Michele Bachmann's Unholy Crusade
The GOP presidential hopeful bashes unauthorized workers.
Michele Bachmann has rushed in where angels fear to tread. And she is a fool for doing so. Just when her campaign badly needed some class, she reached into the mud and found another group to demonize besides homosexuals: illegal immigrants. She announced recently that she would become the first GOP presidential candidate to make opposition to illegal immigration a signature issue, no doubt in a bid to shore up her flagging poll numbers against Rick Perry.
But this will put her in bed with groups such as the Center for Immigration Studies and Numbers USA who are the political godfathers of the modern anti-immigrant movement. Inspired by a radical Malthusianism, they tout an ultra restrictionist agenda—advocating in CIS's case a moratorium on all immigration, skilled and unskilled. They are part of a network of organizations founded by John Tanton, a Michigan-based ophthalmologist, who warmly applauded China's one-child policy and sterilization of Third World women, all of which fundamentally conflicts with Bachmann's Christian, pro-life beliefs.

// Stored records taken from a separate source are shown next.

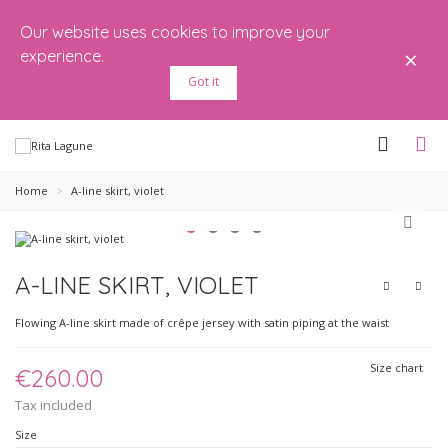
Our website uses cookies to improve your
×
experience.
Got it
Home
>
A-line skirt, violet
A-LINE SKIRT, VIOLET
Flowing A-line skirt made of crêpe jersey with satin piping at the waist
Size chart
€260.00
Tax included
Size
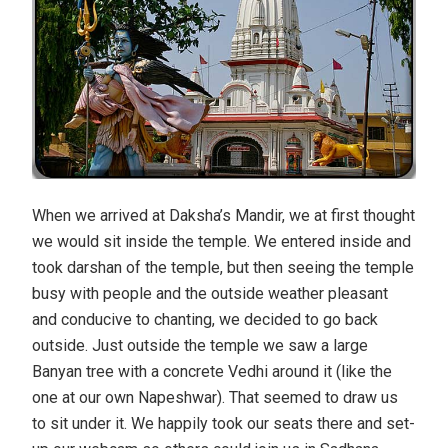
When we arrived at Daksha’s Mandir, we at first thought
we would sit inside the temple. We entered inside and
took darshan of the temple, but then seeing the temple
busy with people and the outside weather pleasant
and conducive to chanting, we decided to go back
outside. Just outside the temple we saw a large
Banyan tree with a concrete Vedhi around it (like the
one at our own Napeshwar). That seemed to draw us
to sit under it. We happily took our seats there and set-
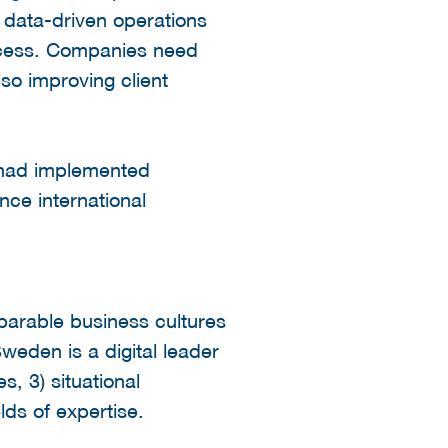
 data-driven operations
rocess. Companies need
lso improving client
 had implemented
ance international
parable business cultures
weden is a digital leader
s, 3) situational
lds of expertise.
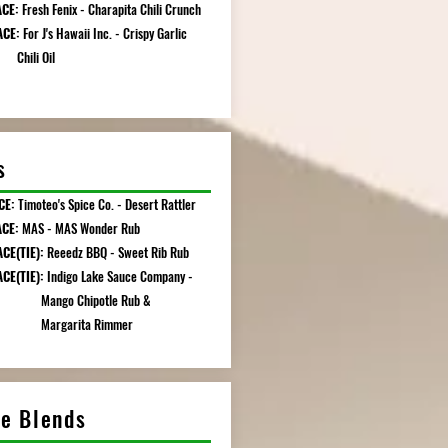
CE:
Fresh Fenix - Charapita Chili Crunch
ACE:
For J's Hawaii Inc. - Crispy Garlic
li Oil
s
CE:
Timoteo's Spice Co. - Desert Rattler
ACE:
MAS - MAS Wonder Rub
CE(TIE):
Reeedz BBQ - Sweet Rib Rub
CE(TIE):
Indigo Lake Sauce Company -
o Chipotle Rub &
garita Rimmer
ce Blends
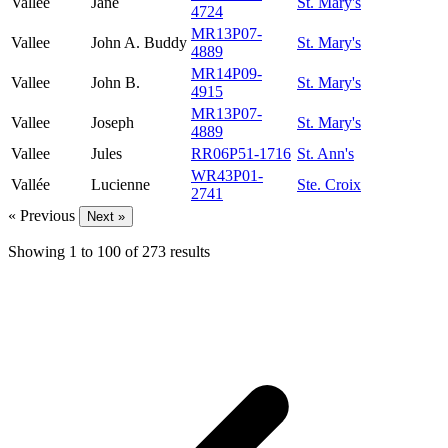
Vallee
Jane
St. Mary's
4724
MR13P07-
Vallee
John A. Buddy
St. Mary's
4889
MR14P09-
Vallee
John B.
St. Mary's
4915
MR13P07-
Vallee
Joseph
St. Mary's
4889
Vallee
Jules
RR06P51-1716
St. Ann's
WR43P01-
Vallée
Lucienne
Ste. Croix
2741
« Previous
Next »
Showing
1
to
100
of
273
results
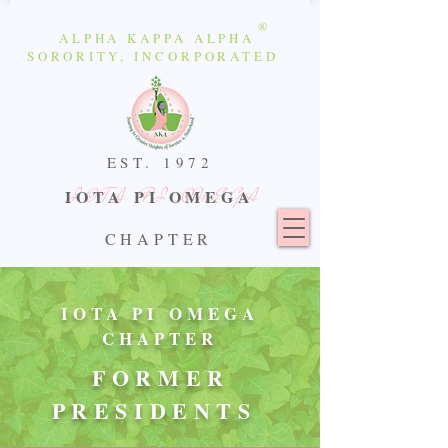
®
ALPHA KAPPA ALPHA
SORORITY, INCORPORATED
EST.
1972
IOTA PI OMEGA
IOTA PI OMEGA
CHAPTER
IOTA PI OMEGA
CHAPTER
FORMER
PRESIDENTS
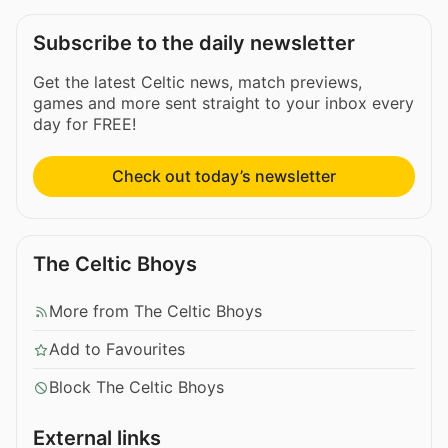
Subscribe to the daily newsletter
Get the latest Celtic news, match previews,
games and more sent straight to your inbox every
day for FREE!
Check out today’s newsletter
The Celtic Bhoys
More from The Celtic Bhoys
Add to Favourites
Block The Celtic Bhoys
External links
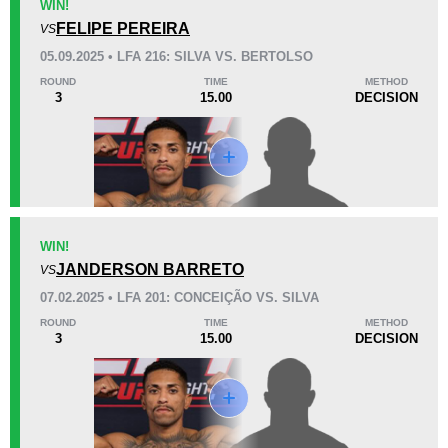
WIN!
FELIPE PEREIRA
VS
KO/TKO
Dec
Sub
05.09.2025 • LFA 216: SILVA VS. BERTOLSO
1
(33%)
1
(33%)
1
(34%)
ROUND
TIME
METHOD
3
15.00
DECISION
Unknown types of losses:
1
38
4
9:40
4
Avg fight time
First round finishes
Promotion Stats
WIN!
Promotion
Bouts
JANDERSON BARRETO
VS
BCF
1
07.02.2025 • LFA 201: CONCEIÇÃO VS. SILVA
CDL
1
ROUND
TIME
METHOD
3
15.00
DECISION
CFN
2
FF
1
FFP
3
FMMAMG
1
FMS
2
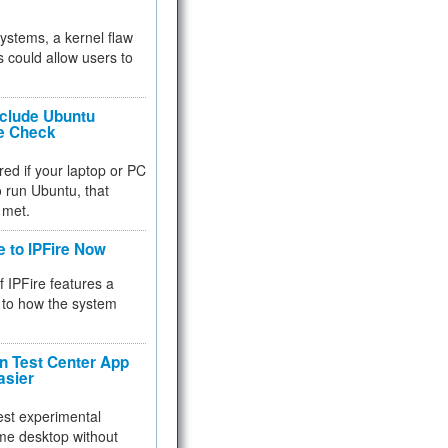
 systems, a kernel flaw
 could allow users to
nclude Ubuntu
re Check
red if your laptop or PC
 to run Ubuntu, that
 met.
e to IPFire Now
f IPFire features a
to how the system
 Test Center App
asier
test experimental
me desktop without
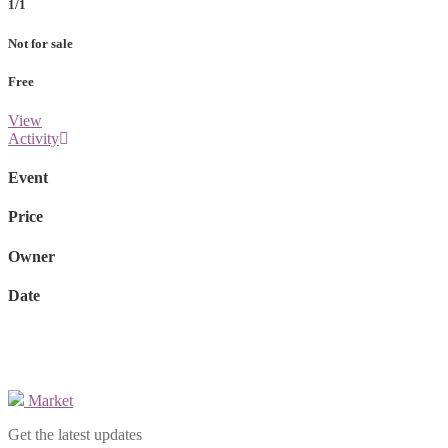
1/1
Not for sale
Free
View
Activity
Event
Price
Owner
Date
Market
Get the latest updates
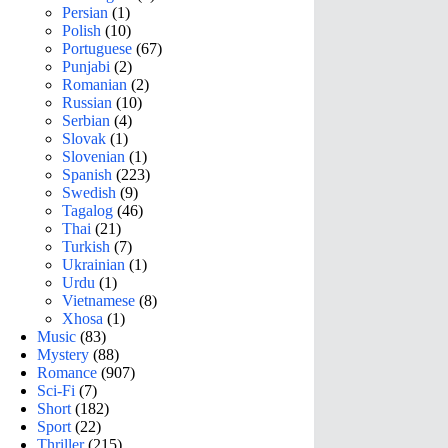
Persian
(1)
Polish
(10)
Portuguese
(67)
Punjabi
(2)
Romanian
(2)
Russian
(10)
Serbian
(4)
Slovak
(1)
Slovenian
(1)
Spanish
(223)
Swedish
(9)
Tagalog
(46)
Thai
(21)
Turkish
(7)
Ukrainian
(1)
Urdu
(1)
Vietnamese
(8)
Xhosa
(1)
Music
(83)
Mystery
(88)
Romance
(907)
Sci-Fi
(7)
Short
(182)
Sport
(22)
Thriller
(215)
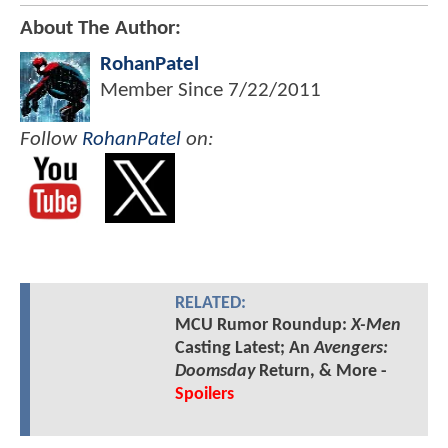
About The Author:
RohanPatel
Member Since
7/22/2011
Follow
RohanPatel
on:
RELATED:
MCU Rumor Roundup:
X-Men
Casting Latest; An
Avengers:
Doomsday
Return, & More -
Spoilers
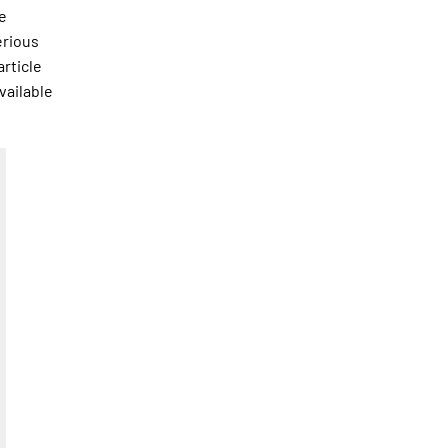
he
erious
article
vailable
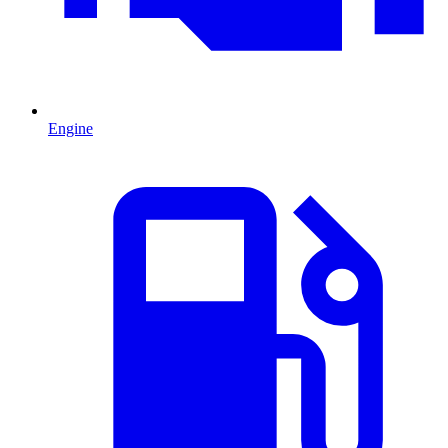
Engine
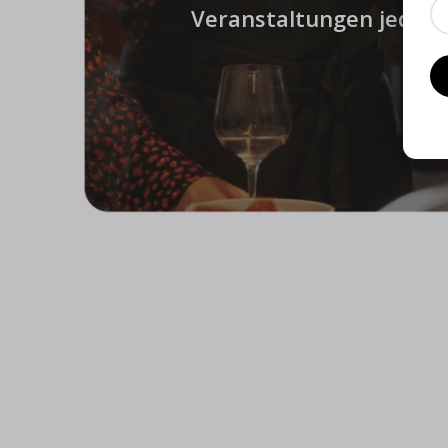
Veranstaltungen jeder A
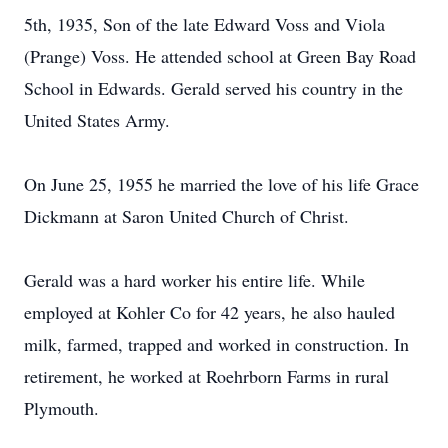
5th, 1935, Son of the late Edward Voss and Viola
(Prange) Voss. He attended school at Green Bay Road
School in Edwards. Gerald served his country in the
United States Army.
On June 25, 1955 he married the love of his life Grace
Dickmann at Saron United Church of Christ.
Gerald was a hard worker his entire life. While
employed at Kohler Co for 42 years, he also hauled
milk, farmed, trapped and worked in construction. In
retirement, he worked at Roehrborn Farms in rural
Plymouth.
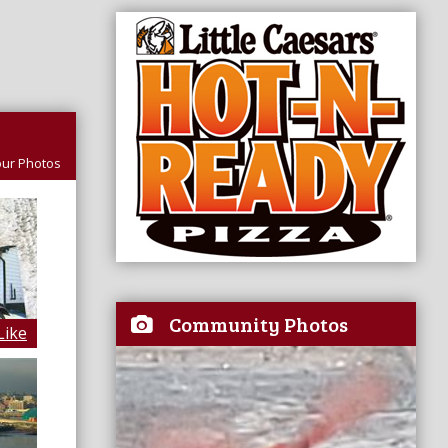
ur Photos
Community Photos
Like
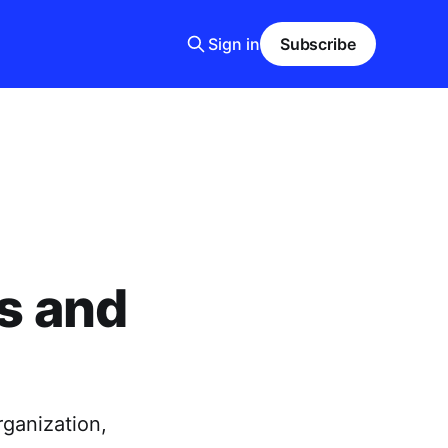
Sign in
Subscribe
rs and
rganization,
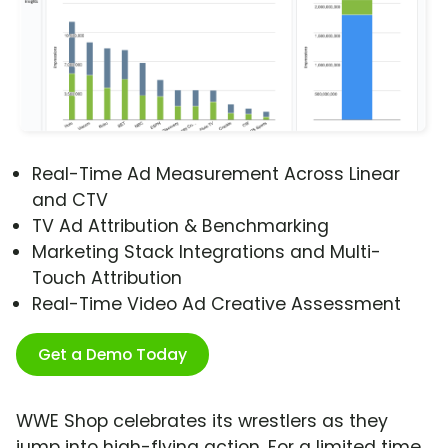
Real-Time Ad Measurement Across Linear
and CTV
TV Ad Attribution & Benchmarking
Marketing Stack Integrations and Multi-
Touch Attribution
Real-Time Video Ad Creative Assessment
Get a Demo Today
WWE Shop celebrates its wrestlers as they
jump into high-flying action. For a limited time,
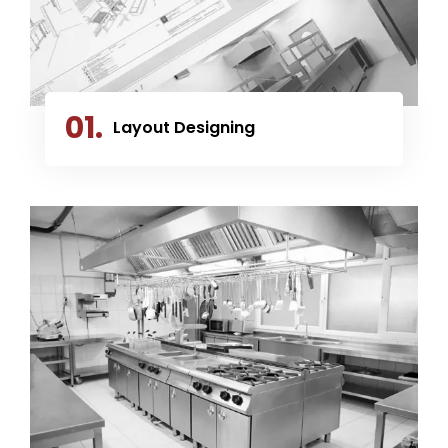
01.
Layout Designing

They have peddled myths about unauthorized workers that have stymied rational immigration reform. Here are the five big ones that Bachmann will inevitably hawk.
Illegal Immigrants Raise Crime Rates
The reality is the exact opposite. The violent and property crime rate in Arizona actually declined between 1998 and 2008 as its illegal immigrant population soared, debunking the central rationale for the harsh anti-immigrant law it recently adopted. The same is true for California, New Mexico, and Texas. Indeed, El Paso, a Texas border town that has a predominantly Hispanic population—much of it foreign, illegal and poor—had the third lowest violent crime rate in 2008, after Honolulu and New York.
In fact, undocumented aliens have far lower crime and conviction rates than the native born because they want to avoid the law. Indeed, Jack Levin, a Northeastern University criminologist maintains that if you want to live in a safe city, find one with a large immigrant population.
Illegal Immigrants Threaten American Jobs and Depress Wages
They don't. Why? Because they gravitate toward those sectors where the native-born don't or won't work. They complement, not supplant, the skills of Americans. For example, 54 percent of tailors in America are foreign born, but less than 1 percent of crane operators are.
The economy isn't a zero-sum game where an immigrant's gain is an American's loss. Immigrants create their own jobs, starting businesses at a rate greater than the native-born. They enhance overall economic productivity, lowering the prices of goods and services and raising—not lowering—real wages.
Illegal Immigrants Mooch Off Welfare
In fact, available evidence suggests that unauthorized workers contribute more in taxes than they consume in services. The National Research Council found that unskilled immigrant families on average put $80,000 more into federal coffers than they use over their lifetimes, once the contributions of their children are factored in.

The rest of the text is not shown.